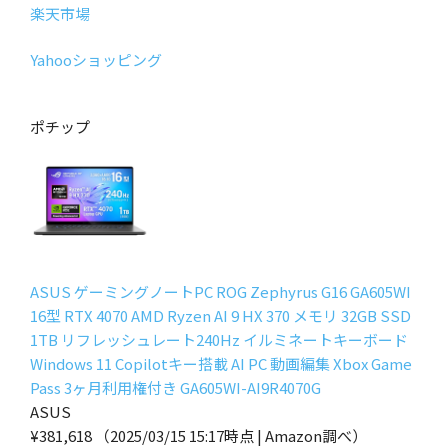
楽天市場
Yahooショッピング
ポチップ
ASUS ゲーミングノートPC ROG Zephyrus G16 GA605WI
16型 RTX 4070 AMD Ryzen AI 9 HX 370 メモリ 32GB SSD
1TB リフレッシュレート240Hz イルミネートキーボード
Windows 11 Copilotキー搭載 AI PC 動画編集 Xbox Game
Pass 3ヶ月利用権付き GA605WI-AI9R4070G
ASUS
¥381,618
（2025/03/15 15:17時点 | Amazon調べ）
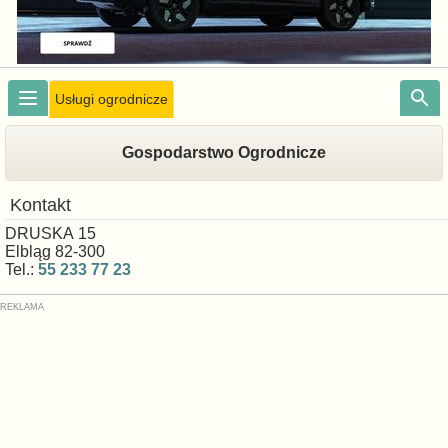
Usługi ogrodnicze
Gospodarstwo Ogrodnicze
Kontakt
DRUSKA 15
Elbląg 82-300
Tel.:
55 233 77 23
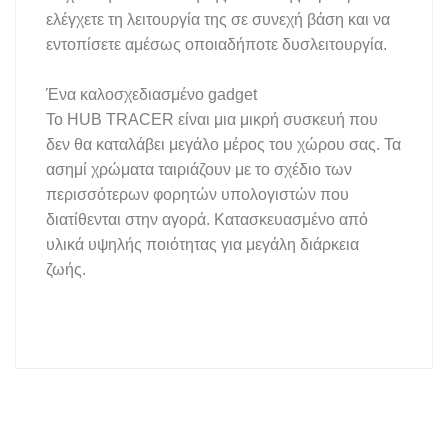
ελέγχετε τη λειτουργία της σε συνεχή βάση και να
εντοπίσετε αμέσως οποιαδήποτε δυσλειτουργία.
Ένα καλοσχεδιασμένο gadget
Το HUB TRACER είναι μια μικρή συσκευή που
δεν θα καταλάβει μεγάλο μέρος του χώρου σας. Τα
ασημί χρώματα ταιριάζουν με το σχέδιο των
περισσότερων φορητών υπολογιστών που
διατίθενται στην αγορά. Κατασκευασμένο από
υλικά υψηλής ποιότητας για μεγάλη διάρκεια
ζωής.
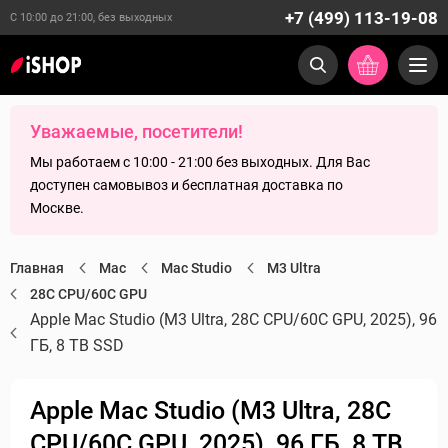
+7 (499) 113-19-08
С 10:00 до 21:00, без выходных
Уважаемые, посетители!
Мы работаем с 10:00 - 21:00 без выходных. Для Вас
доступен самовывоз и бесплатная доставка по
Москве.
Главная
Mac
Mac Studio
M3 Ultra
28C CPU/60C GPU
Apple Mac Studio (M3 Ultra, 28C CPU/60C GPU, 2025), 96
ГБ, 8 TB SSD
Apple Mac Studio (M3 Ultra, 28C
CPU/60C GPU, 2025), 96 ГБ, 8 TB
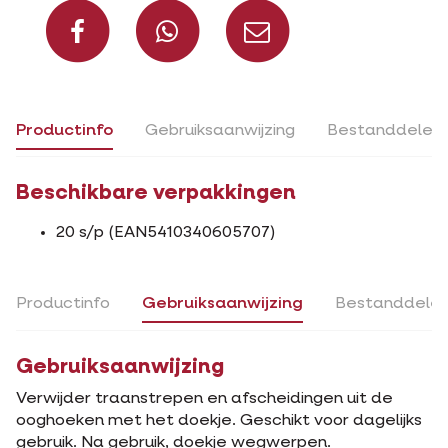
Deel op Facebook
Deel via Whats
Deel via m
Productinfo
Gebruiksaanwijzing
Bestanddelen
Beschikbare verpakkingen
20 s/p (EAN5410340605707)
Productinfo
Gebruiksaanwijzing
Bestanddele
Gebruiksaanwijzing
Verwijder traanstrepen en afscheidingen uit de
ooghoeken met het doekje. Geschikt voor dagelijks
gebruik. Na gebruik, doekje wegwerpen.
* * * *
- REQUIRED ACTION
Above, find the line holding "υλικά υψηλής ποιότητας για μεγάλη διάρκεια" and the line holding "ooghoeken met het". Print exactly those two lines and every line between them, but no pictures.

- TASK SOLUTION
υλικά υψηλής ποιότητας για μεγάλη διάρκεια
ζωής.
+7 (499) 113-19-08
С 10:00 до 21:00, без выходных
Уважаемые, посетители!
Мы работаем с 10:00 - 21:00 без выходных. Для Вас
доступен самовывоз и бесплатная доставка по
Москве.
Главная
Mac
Mac Studio
M3 Ultra
28C CPU/60C GPU
Apple Mac Studio (M3 Ultra, 28C CPU/60C GPU, 2025), 96
ГБ, 8 TB SSD
Apple Mac Studio (M3 Ultra, 28C
CPU/60C GPU, 2025), 96 ГБ, 8 TB
Deel op Facebook
Deel via Whats
Deel via m
Productinfo
Gebruiksaanwijzing
Bestanddelen
Beschikbare verpakkingen
20 s/p (EAN5410340605707)
Productinfo
Gebruiksaanwijzing
Bestanddele
Gebruiksaanwijzing
Verwijder traanstrepen en afscheidingen uit de
ooghoeken met het doekje. Geschikt voor dagelijks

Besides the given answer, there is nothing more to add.